Another return from substantial injury is defenseman Sergei Boikov, who was wounded in last year’s preseason and wasn’t seen or heard from since. Boikov showed up this week for the informal skates so he must be fully recovered. How will missing an entire year affect his play? The rookie camp should be key to answering that question.

If you are wondering about the whereabouts of Cale Makar, Shane Bowers, or Sampo Ranta, they won’t be attending rookie camp. College athletes are generally already working with their college teams and there are some NCAA restrictions that make participation in rookie camp problematic. Generally, college players only participate in summer development camp.

Training Camp

But wait, there’s more. Yes, real hockey is right around the corner and one should keep their eyes out for veteran players showing up at Family Sports Center for informal practices. Veterans officially report for medical testing on Thursday, Sept. 13 and will commence skating on Friday, Sept. 14.

Unofficially, look for the veterans to be showing up next week for the informal captain’s skates. Last year, 22 veterans hit up Family Sports Center to get a jump start on training camp. Noticeably, foreshadowing the drama to come, Duchene skipped the voluntary practices and defenseman Nikita Zadorov still hadn’t signed a contract. Since everyone is signed this year, hopefully there will be a smoother start to preseason training.
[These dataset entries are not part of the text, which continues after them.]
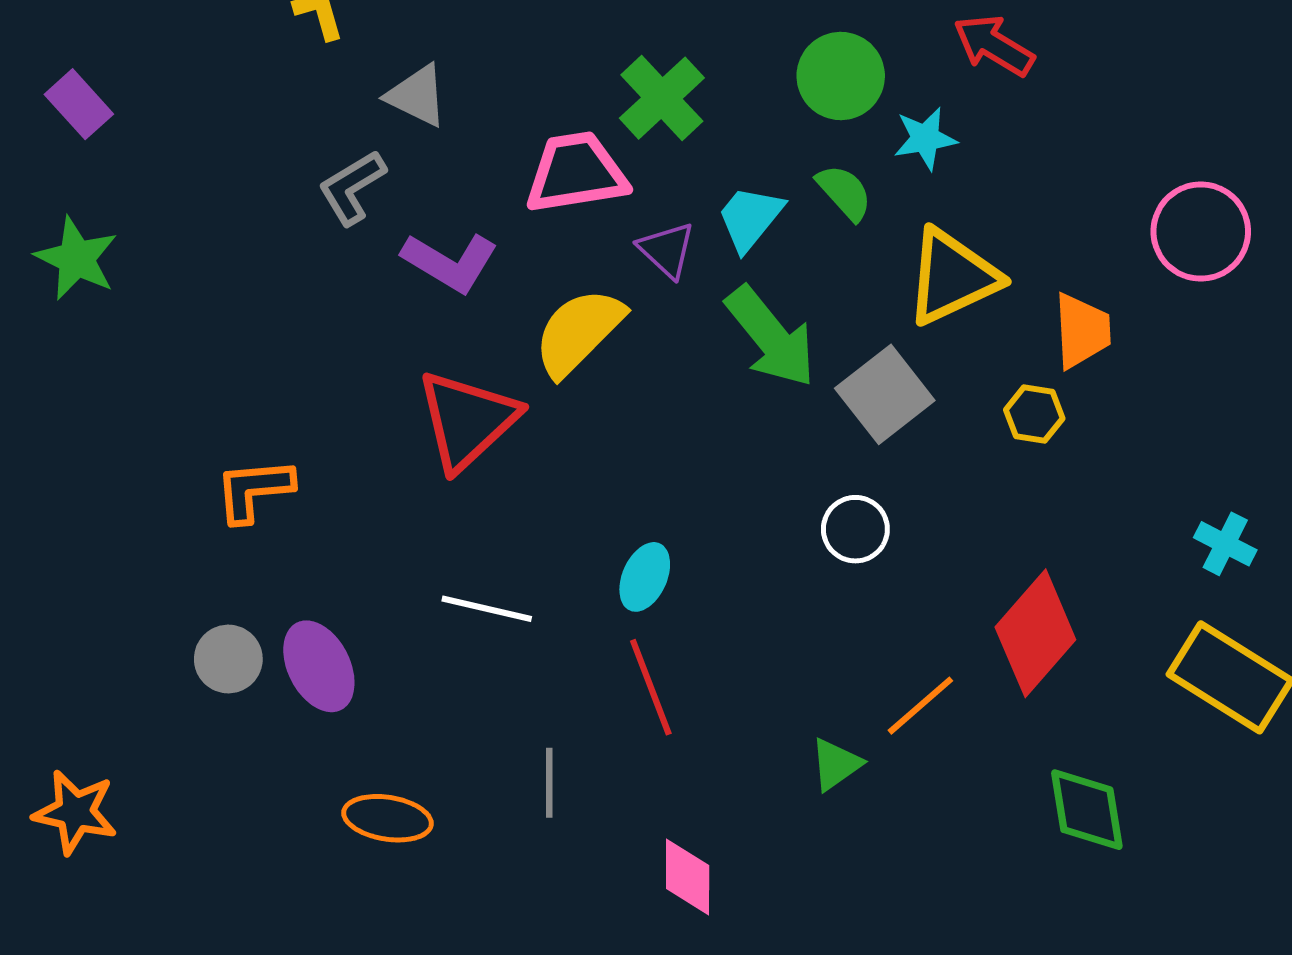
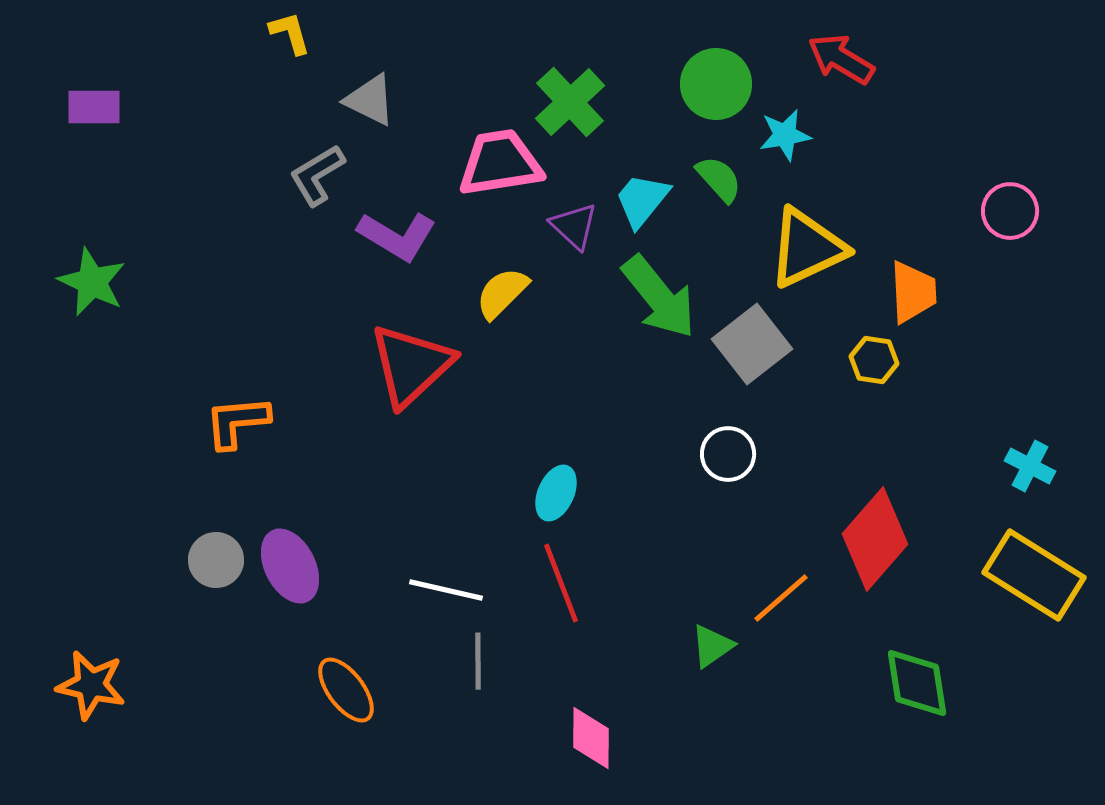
purple rectangle: (79, 104) -> (94, 107), turned -48
pink circle: (1201, 232) -> (1010, 211), size x0.7
green star: (76, 258) -> (92, 282), moved
yellow semicircle: (579, 332) -> (502, 293), size x0.7
white line: (487, 609) -> (446, 590), moved
orange ellipse: (388, 818) -> (346, 690), turned 44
The Avalanche released a schedule showing the team practicing at Family Sports Center from Sept. 14-17. The club will be splitting the players into two groups. Each group will be practicing on the rink for an hour and a half. Camp will run from 8:45 A.M. to 12:30 P.M. with a half-hour break at the midway point.

There is a lot of young talent this year vying for a spot on the Avalanche roster as well as guys hoping to move up the lineup. Players like Dominic Toninato and Alexander Kerfoot should come in looking to push the newly-acquired Calvert along with returning veterans Bourque and Colin Wilson down the forward lineup. The competition for a defensive slot should be stiff as well, with prospects like Conor Timmins and Nicolas Meloche hoping for a spot over returning blueliners Mark Alt and David Warsofsky, among others.

Conor Timmins Team Canada Getty
Conor Timmins aims to start his pro career competing for a solid role on the blueline. (Photo by Kevin Hoffman/Getty Images)

The Avalanche will be playing their first preseason game on home ice the following day, Sept. 18, at 7:00 P.M. at the Pepsi Center. They will be facing off against the Vegas Golden Knights in their first of two preseason head-to-head matchups.

Both the rookie camp and the regular training camp are open and free to the public. It’s a great opportunity to get a glimpse of the players, the systems, and the camaraderie in a competitive yet casual setting.  For those who can’t wait any longer, training camp is nigh and hockey is on the horizon. The players are already preparing for the season to start, eager to prove last year was the real deal. The Avalanche have a chance to lay the foundation for years of success and to propel the franchise from a position of respect to a team to be feared. One week to the launch of rookie camp – a chance to propel the Avalanche forward to a bright future. Fasten your seatbelts.